**What is required:** Your answer must be the full set of records, repeated exactly.
⁂
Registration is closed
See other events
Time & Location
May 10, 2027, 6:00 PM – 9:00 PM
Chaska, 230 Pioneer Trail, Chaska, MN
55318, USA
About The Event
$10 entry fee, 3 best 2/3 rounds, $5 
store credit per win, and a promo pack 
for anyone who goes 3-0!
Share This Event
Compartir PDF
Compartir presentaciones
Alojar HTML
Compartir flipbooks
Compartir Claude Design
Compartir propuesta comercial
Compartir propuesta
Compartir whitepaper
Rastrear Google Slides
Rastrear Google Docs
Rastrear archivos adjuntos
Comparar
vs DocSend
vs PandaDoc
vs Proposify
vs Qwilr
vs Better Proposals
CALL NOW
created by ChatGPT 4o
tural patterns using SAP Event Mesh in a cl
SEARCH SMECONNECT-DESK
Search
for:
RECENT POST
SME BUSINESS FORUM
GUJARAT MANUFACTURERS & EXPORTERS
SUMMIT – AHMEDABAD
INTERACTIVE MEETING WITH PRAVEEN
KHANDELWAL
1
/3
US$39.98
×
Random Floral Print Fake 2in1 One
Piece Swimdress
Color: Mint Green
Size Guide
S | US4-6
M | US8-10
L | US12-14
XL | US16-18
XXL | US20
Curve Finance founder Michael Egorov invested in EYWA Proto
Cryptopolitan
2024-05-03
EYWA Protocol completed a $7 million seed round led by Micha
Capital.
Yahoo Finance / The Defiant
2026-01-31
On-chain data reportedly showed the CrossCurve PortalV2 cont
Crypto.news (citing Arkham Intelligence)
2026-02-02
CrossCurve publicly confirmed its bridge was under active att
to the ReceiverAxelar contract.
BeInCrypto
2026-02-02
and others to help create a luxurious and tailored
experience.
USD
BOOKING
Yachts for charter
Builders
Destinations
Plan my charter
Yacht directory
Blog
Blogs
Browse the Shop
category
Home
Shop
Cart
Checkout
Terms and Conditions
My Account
⁂
**Result for this exercise:**
Registration is closed
See other events
Time & Location
May 10, 2027, 6:00 PM – 9:00 PM
Chaska, 230 Pioneer Trail, Chaska, MN
55318, USA
About The Event
$10 entry fee, 3 best 2/3 rounds, $5 
store credit per win, and a promo pack 
for anyone who goes 3-0!
Share This Event
Compartir PDF
Compartir presentaciones
Alojar HTML
Compartir flipbooks
Compartir Claude Design
Compartir propuesta comercial
Compartir propuesta
Compartir whitepaper
Rastrear Google Slides
Rastrear Google Docs
Rastrear archivos adjuntos
Comparar
vs DocSend
vs PandaDoc
vs Proposify
vs Qwilr
vs Better Proposals
CALL NOW
created by ChatGPT 4o
tural patterns using SAP Event Mesh in a cl
SEARCH SMECONNECT-DESK
Search
for:
RECENT POST
SME BUSINESS FORUM
GUJARAT MANUFACTURERS & EXPORTERS
SUMMIT – AHMEDABAD
INTERACTIVE MEETING WITH PRAVEEN
KHANDELWAL
1
/3
US$39.98
×
Random Floral Print Fake 2in1 One
Piece Swimdress
Color: Mint Green
Size Guide
S | US4-6
M | US8-10
L | US12-14
XL | US16-18
XXL | US20
Curve Finance founder Michael Egorov invested in EYWA Proto
Cryptopolitan
2024-05-03
EYWA Protocol completed a $7 million seed round led by Micha
Capital.
Yahoo Finance / The Defiant
2026-01-31
On-chain data reportedly showed the CrossCurve PortalV2 cont
Crypto.news (citing Arkham Intelligence)
2026-02-02
CrossCurve publicly confirmed its bridge was under active att
to the ReceiverAxelar contract.
BeInCrypto
2026-02-02
and others to help create a luxurious and tailored
experience.
USD
BOOKING
Yachts for charter
Builders
Destinations
Plan my charter
Yacht directory
Blog
Blogs
Browse the Shop
category
Home
Shop
Cart
Checkout
Terms and Conditions
My Account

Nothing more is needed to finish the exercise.